Reflecting back on all the news from the printing and imaging industry in 2007 is a bit overwhelming. In my recent post (and Hard Copy Observer print column) about the Amazon Kindle, I summarized a few of these important hardware developments in the opening paragraph.
But one of of my most popular posts of the year, based on search results and keyword analysis, was my July 19 entry entitled "iPhone Printing". That post, and a few follow-ups, has been a consistently popular Web destination, which tells me there is definitely a demand for printing from the iPhone. Unfortunately, that post offers no solution for the unmet user need to print from an Apple iPhone, just relates the possible opportunity. Later in the year, I went back and forth with HP and their Print 2.0 blog, where Patrick Scaglia offered the promise of HP's Cloudprint solution, which promised a way to direct previously created documents to local printers, but not the kind of quick on-demand iPhone printing that others may have in mind.

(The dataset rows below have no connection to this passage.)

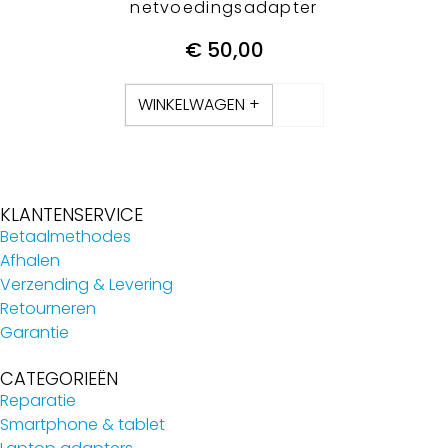
netvoedingsadapter
€
50,00
WINKELWAGEN +
KLANTENSERVICE
Betaalmethodes
Afhalen
Verzending & Levering
Retourneren
Garantie
CATEGORIEËN
Reparatie
Smartphone & tablet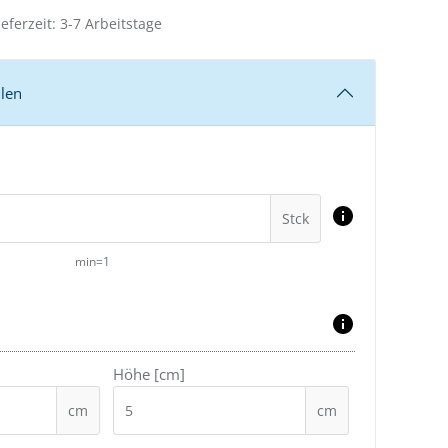
eferzeit: 3-7 Arbeitstage
len
Stck
min=1
Höhe [cm]
cm
cm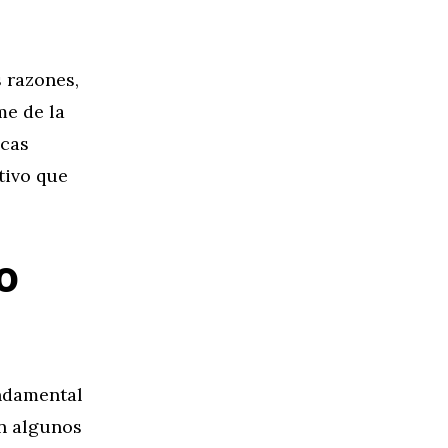
 razones,
me de la
icas
tivo que
o
undamental
an algunos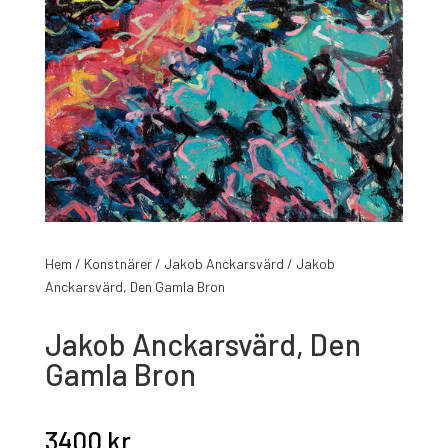
Hem
/
Konstnärer
/
Jakob Anckarsvärd
/ Jakob
Anckarsvärd, Den Gamla Bron
Jakob Anckarsvärd, Den
Gamla Bron
3400
kr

So I'll make it a 2008 resolution to spend at least a bit of my time (and space in this blog) to champion the cause, for iPhone users like me to be able to get at least a quick print solution for the iPhone, and also check in on the HP Cloudprint solution that seems to have remained rather dormant since the company's flurry of activity in August/September.
Comments
My application requires a printout at the end of an event. Right now, I use Palm devices, but there are many wins to having a networked and more modern device like the iPhone. But not without printing.
I think that if one wants to hack up a Wi-Fi base state with a printer, it would be possible to generate a TCP/IP socket that one could write to from the iPhone and get some sort of printing. But that is a lot of reinventing of the wheel, when it is all in Mac OS X already.
It's upsetting that Apple has not seen this and other major limitations for real world developers.